Proposed Regulations Allow Suspension or Reduction of Safe Harbor Nonelective Contributions Mid-Year
IRS Proposes Rules Allowing Employers to Suspend or Reduce Safe Harbor Nonelective Contributions discusses the release of proposed Treasury Regulation [REG11569909] Suspension or Reduction of Safe Harbor Nonelective Contributions effective for amendments adopted after May 18, 2009. The proposed regulations would permit an employer that incurs a substantial business hardship to reduce or suspend safe harbor nonelective contributions during a plan year, providing an alternative to terminating the safe harbor plan:
The proposed regulations would amend Sec. Sec. 1.401(k)-3 and 1.401(m)-3 to permit an employer sponsoring a safe harbor plan described in section 401(k)(12) or 401(k)(13) that incurs a substantial business hardship (comparable to a substantial business hardship described in section 412(c)) to reduce or suspend safe harbor nonelective contributions during a plan year. These proposed regulations would provide an employer an alternative to the option of terminating the employer's safe harbor plan in such a situation.
The proposed regulations would allow for the reduction or suspension of safe harbor nonelective contributions under rules generally comparable to the provisions relating to the reduction or suspension of safe harbor matching contributions. Under these rules, a plan that reduces or suspends safe harbor nonelective contributions will not fail to satisfy section 401(k)(3), provided that:
(1) All eligible employees are provided a supplemental notice of the reduction or suspension;
(2) the reduction or suspension of safe harbor nonelective contributions is effective no earlier than the later of 30 days after eligible employees are provided the supplemental notice and the date the amendment is adopted;
(3) eligible employees are given a reasonable opportunity (including a reasonable period after receipt of the supplemental notice) prior to the reduction or suspension of the safe harbor nonelective contributions to change their cash or deferred elections and, if applicable, their employee contribution elections;
(4) the plan is amended to provide that the ADP test will be satisfied for the entire plan year in which the reduction or suspension occurs, using the current year testing method; and
(5) the plan satisfies the safe harbor nonelective contribution requirement with respect to safe harbor compensation paid through the effective date of the amendment.
The proposed regulations would also provide that the supplemental notice requirement is satisfied if each eligible employee is given a notice that explains:
(1) The consequences of the amendment reducing or suspending future safe harbor nonelective contributions;
(2) the procedures for changing cash or deferred elections and, if applicable, employee contribution elections; and
(3) the effective date of the amendment.
The proposed regulations would further provide that these same rules that apply to safe harbor plans under Sec. 1.401(k)-3 also apply to safe harbor plans under Sec. 1.401(m)-3, except that the plan must be amended to provide that the ACP test will be satisfied for the entire plan year in which the reduction or suspension occurs using the current year testing method.
Because the reduction or suspension of safe harbor contributions can be effective no earlier than the later of 30 days after the notice is provided to all eligible employees and the date the amendment is adopted, an employer that wants to reduce or suspend safe harbor contributions during a year could not implement this change by adopting the amendment at the end of the plan year.

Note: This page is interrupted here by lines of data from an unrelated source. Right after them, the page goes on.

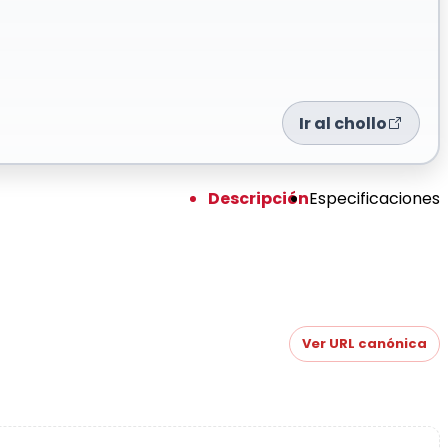
Ir al chollo
Descripción
Especificaciones
Ver URL canónica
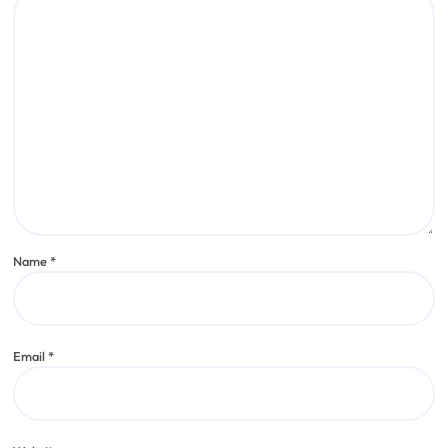
Name
*
Email
*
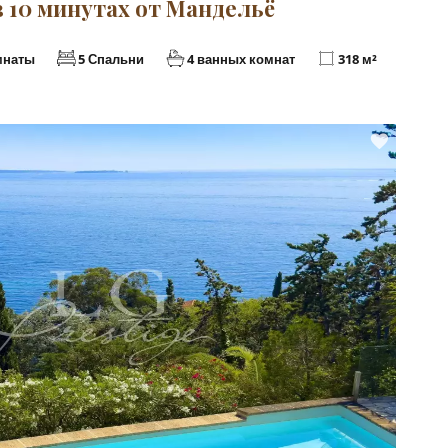
в 10 минутах от Мандельё
мнаты
5 Спальни
4 ванных комнат
318 м²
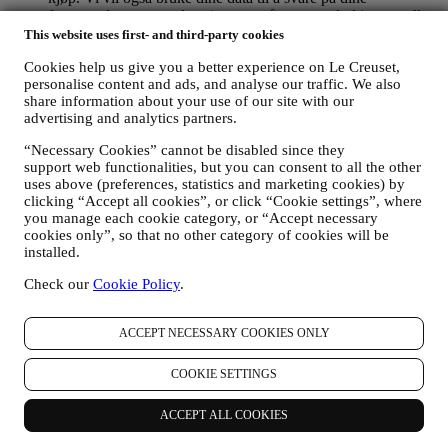
forespørsler som sendes gjennom våre nettstedsskjemaer eller
andre kanaler. Denne behandlingsaktiviteten er basert på den
This website uses first- and third-party cookies
kontraktsmessige utførelse av våre e-handelstjenester.
Cookies help us give you a better experience on Le Creuset,
FOR Å INFORMERE DEG OM NYHETER ELLER
personalise content and ads, and analyse our traffic. We also
TILBUD PÅ LE CREUSET-PRODUKTER
share information about your use of our site with our
Dersom du har samtykket til det (for eksempel ved å abonnere
advertising and analytics partners.
på nyhetsbrevet vårt når du oppretter en konto på nettstedet),
vil vi sende deg markedsføringsmateriell og nyheter om
“Necessary Cookies” cannot be disabled since they
initiativer knyttet til Le Creuset, som er utarbeidet av
support web functionalities, but you can consent to all the other
konsernet datterselskaper og lokale partnere, også avhengig
uses above (preferences, statistics and marketing cookies) by
av dine preferanser. Vi vil kontakte deg på e-post, med
clicking “Accept all cookies”, or click “Cookie settings”, where
tekstmeldinger eller via sosiale medier, men også ved hjelp av
you manage each cookie category, or “Accept necessary
automatiserte metoder. Slik kommunikasjon vil omhandle Le
cookies only”, so that no other category of cookies will be
Creusets produkter eller åpning av nye butikker, eksklusive
installed.
arrangementer, konkurranser, undersøkelser, demonstrasjoner
Check our
Cookie Policy
.
organisert av Le Creuset eller spesielle tilbud du kanskje er
interessert i å få høre om. Slik kommunikasjon kan være valgt
ut eller skreddersydd for deg basert på opplysninger vi har om
ACCEPT NECESSARY COOKIES ONLY
deg, slik som hvor du bor og din kjøpshistorikk, eller
preferanser for våre produkter. Vi vil bruke opplysningene
COOKIE SETTINGS
dine for å forstå dine interesser bedre. Dette gjør det mulig for
oss å tilpasse vår kommunikasjon med deg, for å gjøre den
mer relevant og interessant. Opplysningene om deg vil ikke
ACCEPT ALL COOKIES
brukes til andre formål. Vi samler også inn statistikk om e-
post-åpning og klikk ved hjelp av bransjens standardteknikker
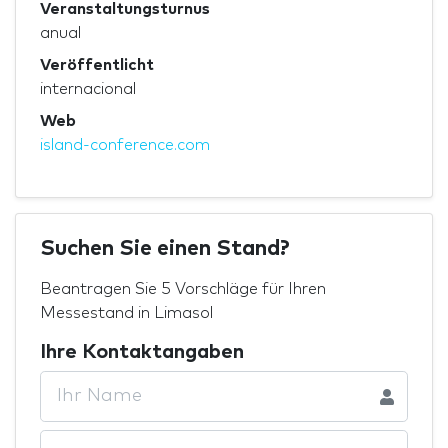
Veranstaltungsturnus
anual
Veröffentlicht
internacional
Web
island-conference.com
Suchen Sie einen Stand?
Beantragen Sie 5 Vorschläge für Ihren
Messestand in Limasol
Ihre Kontaktangaben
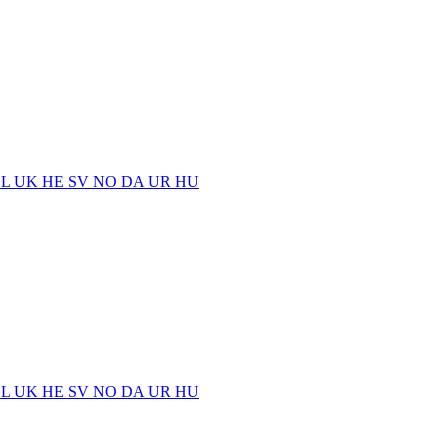
EL
UK
HE
SV
NO
DA
UR
HU
EL
UK
HE
SV
NO
DA
UR
HU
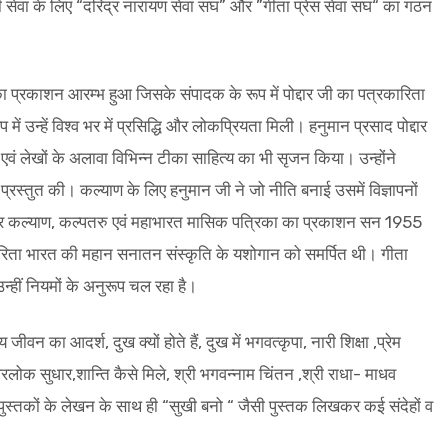
की सेवा के लिए “दरिद्र नारायण सेवा संघ” और ”गीता प्रेस सेवा संघ“ का गठन
ा प्रकाशन आरम्भ हुआ जिसके संपादक के रूप में पोद्दार जी का पत्रकारिता
प में उन्हें विश्व भर में प्रसिद्धि और लोकप्रियता मिली। हनुमान प्रसाद पोद्दार
ं एवं लेखों के अलावा विभिन्न टीका साहित्य का भी सृजन किया। उन्होंने
स्तुत की। कल्याण के लिए हनुमान जी ने जो नीति बनाई उसमें विज्ञापनों
लकर कल्याण, कल्पतरु एवं महाभारत मासिक पत्रिका का प्रकाशन सन 1955
ता भारत की महान सनातन संस्कृति के यशोगान को समर्पित थी। गीता
हीं नियमों के अनुरूप चल रहा है।
 जीवन का आदर्श, दुख क्यों होते हैं, दुख में भगवत्कृपा, नारी शिक्षा ,प्रेम
क परलोक सुधार,शान्ति कैसे मिले, श्री भगवन्नाम चिंतन ,श्री राधा- माधव
ी पुस्तकों के लेखन के साथ ही “सुखी बनो “ जैसी पुस्तक लिखकर कई संदेहों व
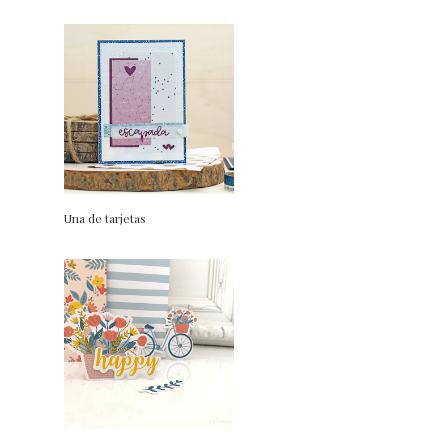
Una de tarjetas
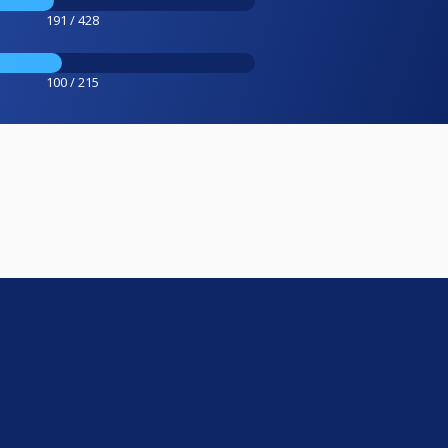
191 / 428
100 / 215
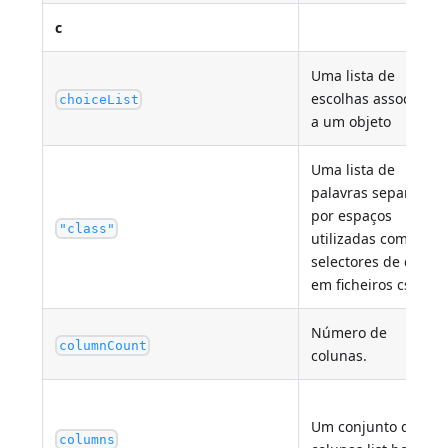
c
Uma lista de
escolhas associadas
choiceList
a um objeto
Uma lista de
palavras separadas
por espaços
"class"
utilizadas como
selectores de classe
em ficheiros css.
Número de
columnCount
colunas.
Um conjunto de
columns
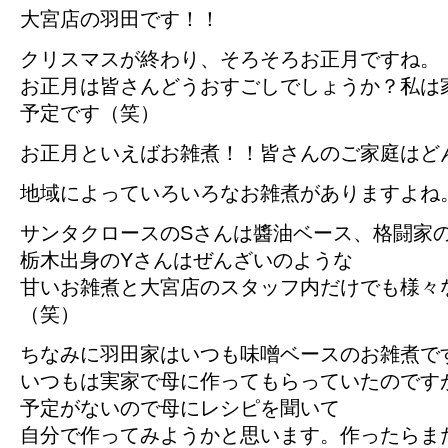
大宮店の羽田です！！
クリスマスが終わり、そろそろお正月ですね。
お正月は皆さんどうおすごしでしょうか？私は
予定です（笑）
お正月といえばお雑煮！！皆さんのご家庭はど
地域によっていろいろなお雑煮がありますよね
サンタクロースのSさんは醬油ベース、格闘家
栃木出身のYさんはぜんざいのような
甘いお雑煮と大宮店のスタッフ内だけでも様々
（笑）
ちなみに羽田家はいつも味噌ベースのお雑煮で
いつもは実家で母に作ってもらっていたのです
予定がないので母にレシピを聞いて
自分で作ってみようかと思います。作ったらま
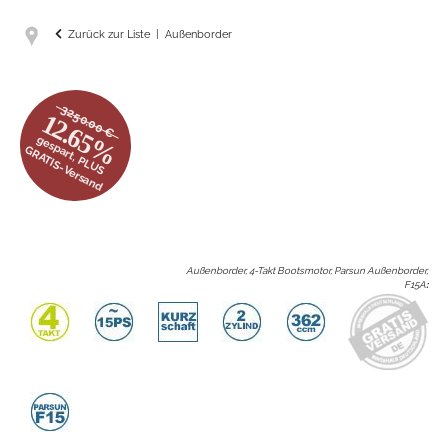
Zurück zur Liste
Außenborder
3250.00 €
12.65%
gespart, PLUS
GRATIS-Versand
Außenborder, 4-Takt Bootsmotor, Parsun Außenborder,
F15A
:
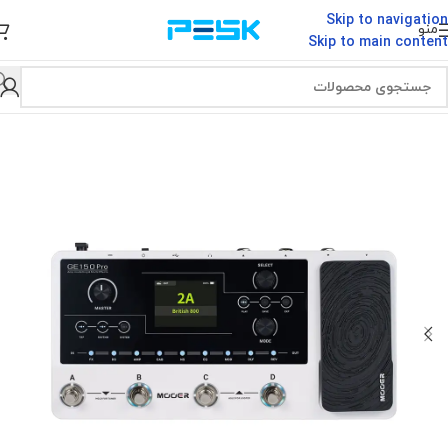
Skip to navigation
منو
Skip to main content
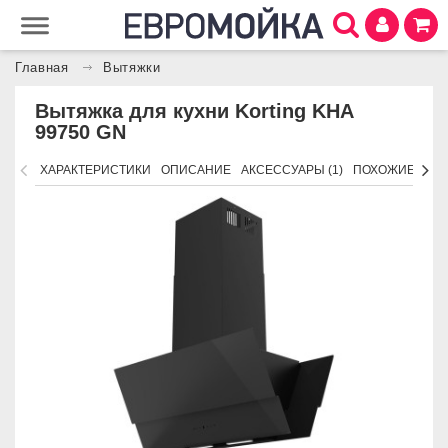
Главная
Вытяжки
Вытяжка для кухни Korting KHA
99750 GN
ХАРАКТЕРИСТИКИ
ОПИСАНИЕ
АКСЕССУАРЫ (1)
ПОХОЖИЕ ТОВ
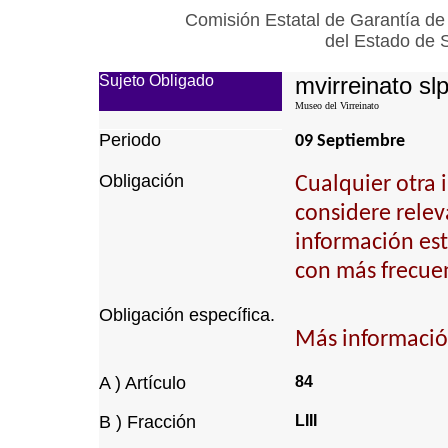
Comisión Estatal de Garantía de
del Estado de 
Sujeto Obligado
mvirreinato sl
Museo del Virreinato
Periodo
09 Septiembre
Obligación
Cualquier otra 
considere relev
información est
con más frecuen
Obligación específica.
Más información
A ) Artículo
84
B ) Fracción
LIII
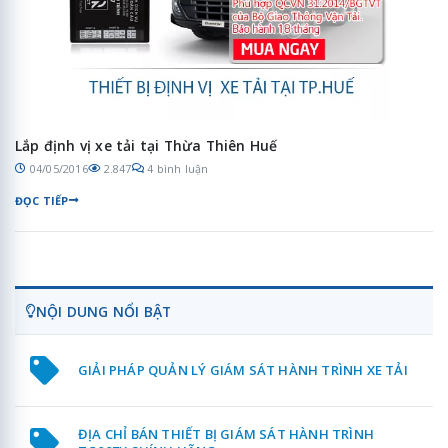
Lắp định vị xe tải tại Thừa Thiên Huế
04/05/2016
2.847
4 bình luận
ĐỌC TIẾP
NỘI DUNG NỔI BẬT
GIẢI PHÁP QUẢN LÝ GIÁM SÁT HÀNH TRÌNH XE TẢI
ĐỊA CHỈ BÁN THIẾT BỊ GIÁM SÁT HÀNH TRÌNH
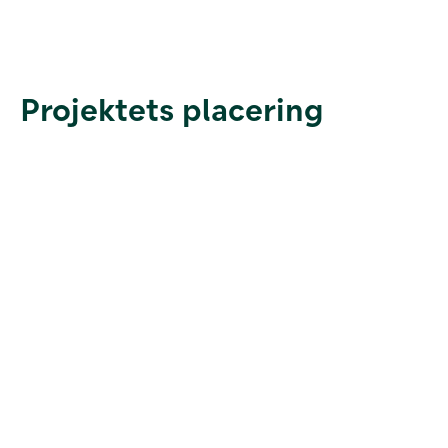
Projektets placering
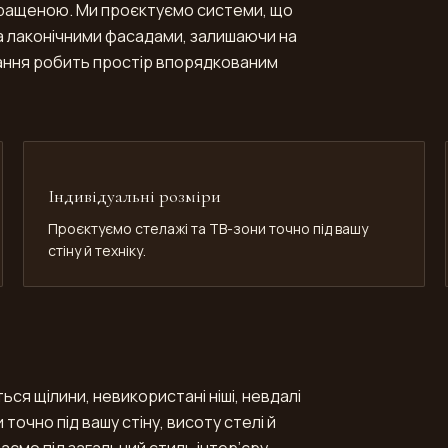
харащеною. Ми проєктуємо системи, що
за лаконічними фасадами, залишаючи на
гання робить простір впорядкованим
Індивідуальні розміри
Проєктуємо стелажі та ТВ-зони точно під вашу
стіну й техніку.
ся щілини, невикористані ніші, невдалі
точно під вашу стіну, висоту стелі й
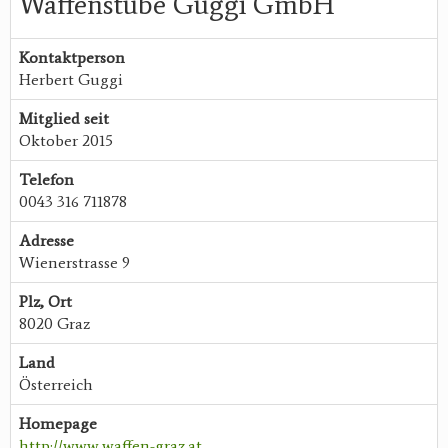
Waffenstube Guggi GmbH
Kontaktperson
Herbert Guggi
Mitglied seit
Oktober 2015
Telefon
0043 316 711878
Adresse
Wienerstrasse 9
Plz, Ort
8020 Graz
Land
Österreich
Homepage
http://www.waffen-graz.at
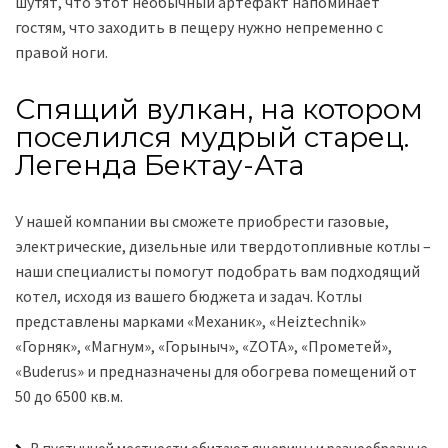
шутят, что этот необычный артефакт напоминает
гостям, что заходить в пещеру нужно непременно с
правой ноги.
Спящий вулкан, на котором
поселился мудрый старец.
Легенда Бектау-Ата
У нашей компании вы сможете приобрести газовые,
электрические, дизельные или твердотопливные котлы –
наши специалисты помогут подобрать вам подходящий
котел, исходя из вашего бюджета и задач. Котлы
представлены марками «Механик», «Heiztechnik»
«Горняк», «Магнум», «Горыныч», «ZOTA», «Прометей»,
«Buderus» и предназначены для обогрева помещений от
50 до 6500 кв.м.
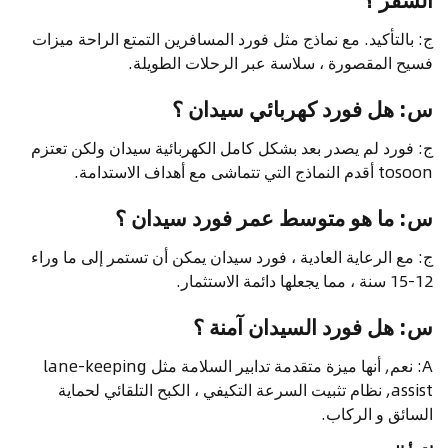
ج: بالتأكيد. مع نماذج مثل فورد المسافرين التمتع الراحة ميزات
فسيح المقصورة ، سلاسة عبر الرحلات الطويلة.
س: هل فورد كهربائي سيدان ؟
ج: فورد لم يصدر بعد بشكل كامل الكهربائية سيدان ولكن تعتزم
tosoon أقدم النماذج التي تتماشى مع أهداف الاستدامة.
س: ما هو متوسط عمر فورد سيدان ؟
ج: مع الرعاية العادية ، فورد سيدان يمكن أن تستمر إلى ما وراء
12-15 سنة ، مما يجعلها دائمة الاستثمار.
س: هل فورد السيدان آمنة ؟
A: نعم, أنها ميزة متقدمة تدابير السلامة مثل lane-keeping
assist, نظام تثبيت السرعة التكيفي ، الكبح التلقائي لحماية
السائق و الركاب.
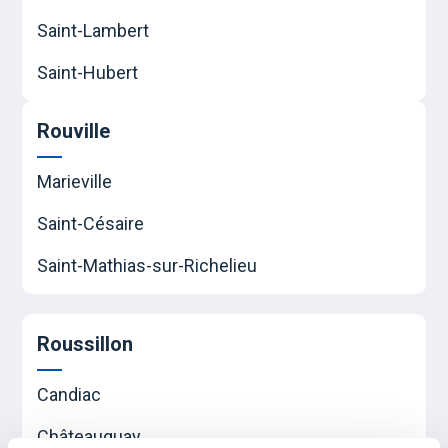
Saint-Lambert
Saint-Hubert
Rouville
Marieville
Saint-Césaire
Saint-Mathias-sur-Richelieu
Roussillon
Candiac
Châteauguay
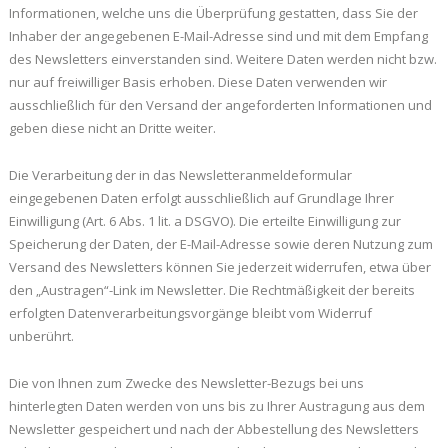
Informationen, welche uns die Überprüfung gestatten, dass Sie der
Inhaber der angegebenen E-Mail-Adresse sind und mit dem Empfang
des Newsletters einverstanden sind. Weitere Daten werden nicht bzw.
nur auf freiwilliger Basis erhoben. Diese Daten verwenden wir
ausschließlich für den Versand der angeforderten Informationen und
geben diese nicht an Dritte weiter.
Die Verarbeitung der in das Newsletteranmeldeformular
eingegebenen Daten erfolgt ausschließlich auf Grundlage Ihrer
Einwilligung (Art. 6 Abs. 1 lit. a DSGVO). Die erteilte Einwilligung zur
Speicherung der Daten, der E-Mail-Adresse sowie deren Nutzung zum
Versand des Newsletters können Sie jederzeit widerrufen, etwa über
den „Austragen“-Link im Newsletter. Die Rechtmäßigkeit der bereits
erfolgten Datenverarbeitungsvorgänge bleibt vom Widerruf
unberührt.
Die von Ihnen zum Zwecke des Newsletter-Bezugs bei uns
hinterlegten Daten werden von uns bis zu Ihrer Austragung aus dem
Newsletter gespeichert und nach der Abbestellung des Newsletters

In addition, a plan that is amended during the plan year to reduce or suspend safe harbor contributions (whether nonelective contributions or matching contributions) must prorate the otherwise applicable compensation limit under section 401(a)(17) in accordance with the requirements of Sec. 1.401(a)(17)-1(b)(3)(iii)(A). Furthermore, a plan that is amended to reduce or suspend safe harbor contributions is no longer a plan described in section 401(k)(12), 401(k)(13), 401(m)(11), or 401(m)(12) for the entire plan year. Accordingly, such a plan is not described in section 416(g)(4)(H) and, thus, will be subject to the top-heavy rules under section 416.
The regulations refer to IRC Section 412(c) for the definition of a substantial business hardship, which refers to IRC Section 412(d)(2) - Minimum funding standards - Variance from minimum funding standard - Determination of business hardship:
(2) Determination of business hardship
For purposes of this section, the factors taken into account in determining temporary substantial business hardship (substantial business hardship in the case of a multiemployer plan) shall include (but shall not be limited to) whether or not
(A) the employer is operating at an economic loss,
(B) there is substantial unemployment or underemployment in the trade or business and in the industry concerned,
(C) the sales and profits of the industry concerned are depressed or declining, and
(D) it is reasonable to expect that the plan will be continued only if the waiver is granted.